BI Rate 8,25%
Mei 8, 2008 Tinggalkan komentar
BI Rate 8,25%
Correspond with market wish, Central Bank (BI) raise BI rate 25 basis points (bps) from 8% to 8,25%. this is the first raise since December 6 2007.
With new rate, 2008 7,5% BI rate target will be difficult to be reach, even until the year end there’s a possibility, it will reach 9% in accordance with high inflation rate that had predict could be 11% as an effect of oil fuel rise.
BI rate were had reach the highest level on 12,75% on December 6, 2005. that figure stand till April 5 2006, which then decline to 12,50% in May 9 2006.
Miranda S Gultom Senior Deputy Governor BI said BI decide the BI rate rise to 8,25% because of strong inflation pressure especially as a consequence of external factor parallel with high commodities price in international market.
Boediono Economic Coordinating Minister in response to new rate said that government appreciate central bank move. what had decide by BI looks as rational decision cause BI could see high rise of inflation development.
January April Inflation rate had reach 4,01%, while month on month and year on year had reach 0,57% and 8,96%. the figure rose highcompare with year on year in March 2008 (8,17%).
BI Governor Council Meeting conclude monthly administered price significantly rise compare with previous month that happen caused by kerosene distribution and supply chokked up in some Indonesian province.
For core inflation side, strong inflation pressure influence by increasing public expectation.

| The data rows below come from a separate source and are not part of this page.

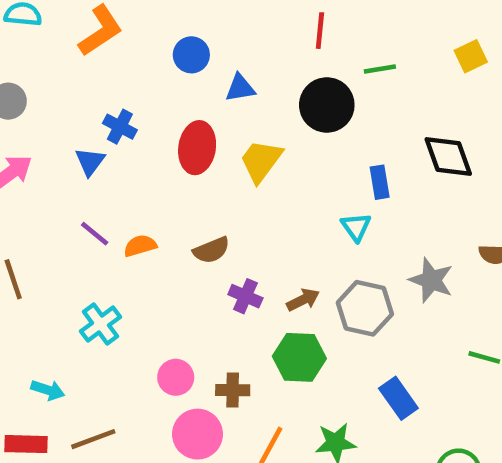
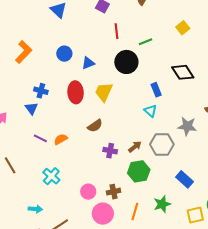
brown semicircle: (211, 250) -> (95, 126), moved

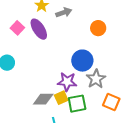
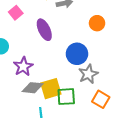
purple ellipse: (39, 29) -> (44, 30), moved
purple star: (67, 82) -> (23, 66), moved, turned 30
yellow square: (61, 98) -> (51, 89), size x1.5

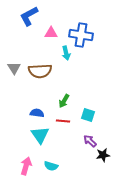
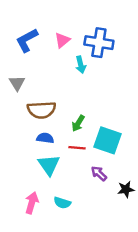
blue L-shape: (29, 16) -> (27, 40), moved
pink triangle: (51, 33) -> (62, 40), turned -40
brown semicircle: (40, 71) -> (42, 110), moved
cyan square: (88, 115) -> (107, 140), size x1.6
purple arrow: (90, 141) -> (99, 173), moved

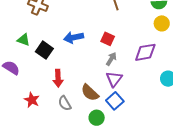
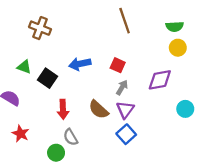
brown semicircle: (90, 93) -> (99, 110), moved
red star: (32, 100) -> (21, 134), moved
green circle: (97, 118) -> (56, 153), moved

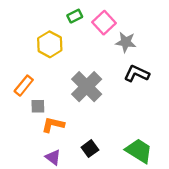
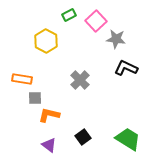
orange rectangle: (24, 86) -> (22, 79), turned 60
gray cross: (87, 87) -> (80, 80), size x0.7

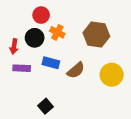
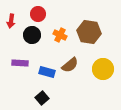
orange cross: (57, 32) -> (60, 35), moved
red arrow: (14, 46) -> (11, 21), moved
blue rectangle: (51, 63) -> (47, 72), moved

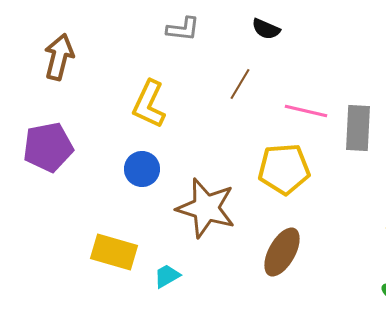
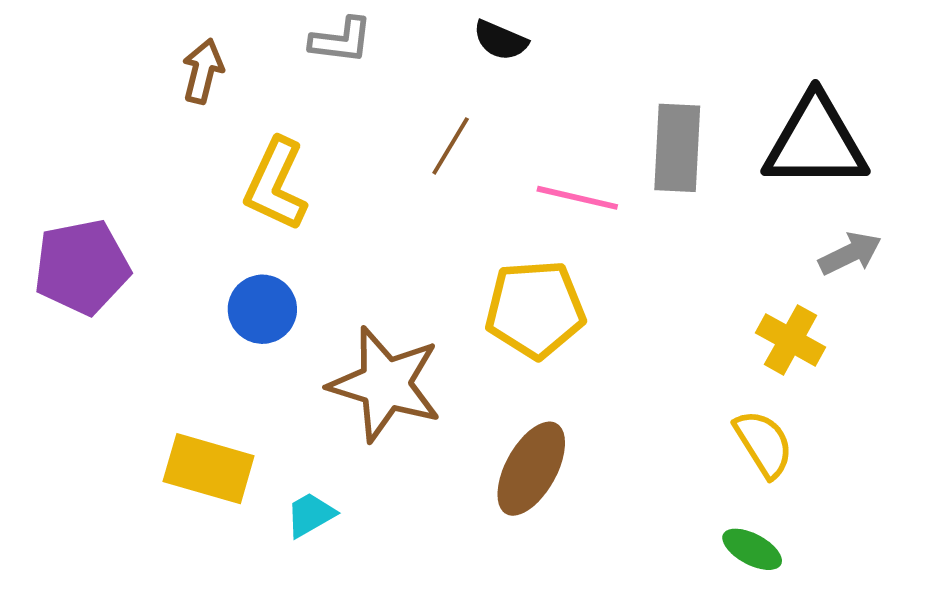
brown arrow: (59, 57) -> (203, 71), moved, size x0.7
gray rectangle: (358, 128) -> (677, 148), moved

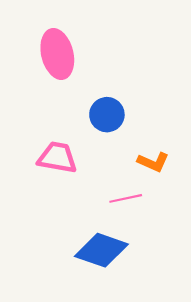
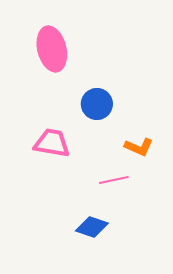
blue diamond: (101, 250) -> (92, 227), size x0.7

Based on BI data, rupiah exchange rate in April 2008 get weaken a little cause of public pessimism on global economy and high oil price.
Rupiah dilute 0,37% from IDR 9.174 to IDR 9.209 per US dollar but rupiah fluctuation still watched over that reflected on volatility rate decline to 0,2% from 0,6%.
On Indonesia’s Balance of Payments (NPI) still have a surplus and had an impact on stable foreign exchange reserves in April 2008 that reach USD 58,8 billion equall with 5.3 month import and government foreign debt payment.
Further Miranda said BI admit the challenge toward macroeconomy stability in the future will be getting heavy, and BI will keep control the inflation through BI rate, foreign exchange volatility control, absorption of excess liquidity as well as open market operation.
She add the government action to guard 2008 revise state budget will maintain market trust and reduce uncertainty.